# 9" South Bend Tumbler Gears



## Kernbigo (Jan 24, 2016)

I just got done modifying my tumbler gears on my south bend 9" wide bed. Ground the shafts down from 5/8" to 15 m/m, bored the gears from 5/8" to 21 m/m  waiting for the loctite to dry to try it to see if it quiet them down some.  Bearing number hk1512 needle roller bearing.

__._,_.___


----------



## Chuck K (Jan 24, 2016)

Nice work. Now if you really want them to run quiet, put some open gear grease on them.


----------



## Kernbigo (Jan 24, 2016)

may be a dumb question but what is open gear grease?


----------



## Chuck K (Jan 24, 2016)

Sticky grease formulated for use on open gears like you have on the back of your model A.  I use it on my 10L. The difference is amazing. If you get it on your clothes it will be there forever.


----------



## Kernbigo (Jan 26, 2016)

are more people using grease or oil on the change and tumbler gears?


----------



## armorer198401 (Jan 26, 2016)

Looks good, although I would plug up those oil holes if I were you. I see all kinds of stuff getting into those holes and dropping right into the bearings. 

Sent from my HTC6500LVW using Tapatalk


----------



## Chuck K (Jan 27, 2016)

Kernbigo said:


> are more people using grease or oil on the change and tumbler gears?


The only place I use grease on a lathe is on the gears on the back where the chips rarely go.  The stuff I use goes on real sticky but drys so it doesn't attract swarf.  I have used motorcycle chain lube on the gears in the quick change box.

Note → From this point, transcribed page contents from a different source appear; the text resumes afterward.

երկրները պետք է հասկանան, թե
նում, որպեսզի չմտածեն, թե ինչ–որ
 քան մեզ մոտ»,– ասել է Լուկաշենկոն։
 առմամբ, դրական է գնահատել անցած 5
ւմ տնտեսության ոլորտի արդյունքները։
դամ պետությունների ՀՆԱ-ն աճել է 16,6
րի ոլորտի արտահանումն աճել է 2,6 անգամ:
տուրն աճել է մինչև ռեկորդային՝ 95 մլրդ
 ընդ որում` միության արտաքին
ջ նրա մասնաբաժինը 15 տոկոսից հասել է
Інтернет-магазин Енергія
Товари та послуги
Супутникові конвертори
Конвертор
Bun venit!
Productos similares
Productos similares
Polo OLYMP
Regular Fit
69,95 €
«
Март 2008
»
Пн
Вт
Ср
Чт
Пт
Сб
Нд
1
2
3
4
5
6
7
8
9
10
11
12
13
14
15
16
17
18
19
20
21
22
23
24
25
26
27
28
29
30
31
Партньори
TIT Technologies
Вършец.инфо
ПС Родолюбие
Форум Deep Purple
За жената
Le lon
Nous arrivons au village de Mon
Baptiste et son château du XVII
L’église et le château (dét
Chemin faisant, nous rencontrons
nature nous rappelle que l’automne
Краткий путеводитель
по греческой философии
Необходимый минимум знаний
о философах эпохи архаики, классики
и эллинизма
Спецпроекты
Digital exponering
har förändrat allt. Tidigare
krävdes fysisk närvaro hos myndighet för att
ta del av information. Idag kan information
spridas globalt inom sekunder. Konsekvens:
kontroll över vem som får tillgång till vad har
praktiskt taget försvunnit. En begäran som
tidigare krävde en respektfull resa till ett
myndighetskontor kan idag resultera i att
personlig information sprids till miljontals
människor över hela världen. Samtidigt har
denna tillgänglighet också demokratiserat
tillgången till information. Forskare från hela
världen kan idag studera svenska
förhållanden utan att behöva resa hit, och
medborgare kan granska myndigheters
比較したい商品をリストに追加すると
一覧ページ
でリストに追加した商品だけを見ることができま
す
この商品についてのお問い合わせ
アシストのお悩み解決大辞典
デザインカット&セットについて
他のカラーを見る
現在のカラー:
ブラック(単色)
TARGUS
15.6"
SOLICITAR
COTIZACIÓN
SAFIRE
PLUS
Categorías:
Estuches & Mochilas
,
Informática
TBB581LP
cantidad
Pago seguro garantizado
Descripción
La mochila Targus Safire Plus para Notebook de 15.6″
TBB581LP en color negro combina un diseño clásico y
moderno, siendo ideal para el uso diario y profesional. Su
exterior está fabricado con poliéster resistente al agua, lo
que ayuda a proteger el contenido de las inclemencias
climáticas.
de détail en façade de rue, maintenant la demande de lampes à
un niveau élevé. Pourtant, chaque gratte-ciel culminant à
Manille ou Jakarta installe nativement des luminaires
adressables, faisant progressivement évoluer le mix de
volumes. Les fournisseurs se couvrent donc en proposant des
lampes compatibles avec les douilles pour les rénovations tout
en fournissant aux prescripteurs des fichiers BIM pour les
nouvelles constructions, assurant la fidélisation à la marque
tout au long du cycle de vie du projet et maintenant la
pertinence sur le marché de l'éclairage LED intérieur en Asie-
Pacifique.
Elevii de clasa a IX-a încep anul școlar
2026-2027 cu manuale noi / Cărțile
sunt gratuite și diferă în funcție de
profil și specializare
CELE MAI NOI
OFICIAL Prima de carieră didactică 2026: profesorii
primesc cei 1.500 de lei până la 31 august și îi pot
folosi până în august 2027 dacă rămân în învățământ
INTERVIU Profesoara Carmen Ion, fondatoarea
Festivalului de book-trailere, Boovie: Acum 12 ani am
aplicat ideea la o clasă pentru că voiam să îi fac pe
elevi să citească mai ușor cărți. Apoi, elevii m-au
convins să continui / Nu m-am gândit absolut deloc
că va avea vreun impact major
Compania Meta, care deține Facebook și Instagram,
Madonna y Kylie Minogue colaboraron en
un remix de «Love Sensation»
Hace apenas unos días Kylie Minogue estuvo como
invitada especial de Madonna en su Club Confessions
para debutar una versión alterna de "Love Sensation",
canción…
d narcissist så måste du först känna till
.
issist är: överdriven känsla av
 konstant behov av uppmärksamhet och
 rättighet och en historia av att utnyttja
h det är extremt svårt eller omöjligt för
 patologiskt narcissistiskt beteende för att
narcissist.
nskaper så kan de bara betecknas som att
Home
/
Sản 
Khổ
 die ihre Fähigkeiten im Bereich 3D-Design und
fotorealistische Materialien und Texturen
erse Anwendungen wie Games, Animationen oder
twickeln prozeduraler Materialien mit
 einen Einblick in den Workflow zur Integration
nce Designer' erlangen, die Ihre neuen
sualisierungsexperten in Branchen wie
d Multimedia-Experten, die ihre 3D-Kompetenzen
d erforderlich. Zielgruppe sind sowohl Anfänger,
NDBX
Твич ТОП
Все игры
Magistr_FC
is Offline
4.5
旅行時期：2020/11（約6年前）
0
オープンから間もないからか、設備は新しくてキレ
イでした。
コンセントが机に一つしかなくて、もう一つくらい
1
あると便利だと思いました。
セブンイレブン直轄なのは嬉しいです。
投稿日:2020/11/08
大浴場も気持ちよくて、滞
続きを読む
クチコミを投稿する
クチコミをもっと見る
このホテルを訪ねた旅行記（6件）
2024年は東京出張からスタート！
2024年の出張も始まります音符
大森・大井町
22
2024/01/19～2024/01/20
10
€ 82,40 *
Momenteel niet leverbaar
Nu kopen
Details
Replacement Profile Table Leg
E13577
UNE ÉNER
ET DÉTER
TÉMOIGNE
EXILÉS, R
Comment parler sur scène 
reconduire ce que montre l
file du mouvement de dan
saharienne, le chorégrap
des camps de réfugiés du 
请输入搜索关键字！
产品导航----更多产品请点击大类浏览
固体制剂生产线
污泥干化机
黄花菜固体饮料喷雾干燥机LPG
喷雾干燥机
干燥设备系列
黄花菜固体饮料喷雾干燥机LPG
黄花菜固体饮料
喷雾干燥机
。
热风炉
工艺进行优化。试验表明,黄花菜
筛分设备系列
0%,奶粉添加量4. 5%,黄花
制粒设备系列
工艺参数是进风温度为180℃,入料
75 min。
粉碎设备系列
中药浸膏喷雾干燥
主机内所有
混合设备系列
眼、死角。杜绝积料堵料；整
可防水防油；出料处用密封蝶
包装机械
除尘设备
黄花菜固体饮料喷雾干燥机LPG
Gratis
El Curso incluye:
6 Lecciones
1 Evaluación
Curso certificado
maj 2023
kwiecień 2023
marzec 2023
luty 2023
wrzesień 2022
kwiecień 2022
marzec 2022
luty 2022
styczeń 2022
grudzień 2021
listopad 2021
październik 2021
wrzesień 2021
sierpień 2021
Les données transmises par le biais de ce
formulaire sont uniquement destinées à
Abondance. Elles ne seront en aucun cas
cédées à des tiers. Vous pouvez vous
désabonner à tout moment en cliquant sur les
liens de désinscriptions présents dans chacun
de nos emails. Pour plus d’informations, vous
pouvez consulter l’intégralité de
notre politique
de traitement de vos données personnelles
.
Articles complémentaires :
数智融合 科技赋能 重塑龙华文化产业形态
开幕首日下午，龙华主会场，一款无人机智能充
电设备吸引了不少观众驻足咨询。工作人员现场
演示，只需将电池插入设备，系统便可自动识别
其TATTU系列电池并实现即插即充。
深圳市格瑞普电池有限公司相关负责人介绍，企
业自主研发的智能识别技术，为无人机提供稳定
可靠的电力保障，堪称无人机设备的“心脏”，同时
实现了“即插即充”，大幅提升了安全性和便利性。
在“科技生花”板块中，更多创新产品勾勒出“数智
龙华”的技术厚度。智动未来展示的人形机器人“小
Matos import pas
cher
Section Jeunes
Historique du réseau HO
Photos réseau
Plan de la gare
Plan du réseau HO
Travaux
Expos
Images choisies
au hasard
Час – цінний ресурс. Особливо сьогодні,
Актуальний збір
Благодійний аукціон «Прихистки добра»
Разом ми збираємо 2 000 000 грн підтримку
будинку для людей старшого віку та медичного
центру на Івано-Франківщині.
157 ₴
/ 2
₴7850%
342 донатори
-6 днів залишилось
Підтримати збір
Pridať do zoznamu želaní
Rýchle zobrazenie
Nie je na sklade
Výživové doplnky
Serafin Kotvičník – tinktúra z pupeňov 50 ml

Never had a problem with that either because it drys right after you spray it on.  I just use way oil on them now.  I might start using the chain lube on the heavy 10 just because the oil makes such a mess running down the front of the pedestal.


----------



## Kernbigo (Jan 28, 2016)

those oil holes are how the bearings get oiled


----------



## armorer198401 (Feb 1, 2016)

Kernbigo said:


> those oil holes are how the bearings get oiled


If it were me, I would just use some Teflon grease packed into the bearings and plug the holes, even with something temporary. If any sort of chip gets in there it is going to gall those bearings.


----------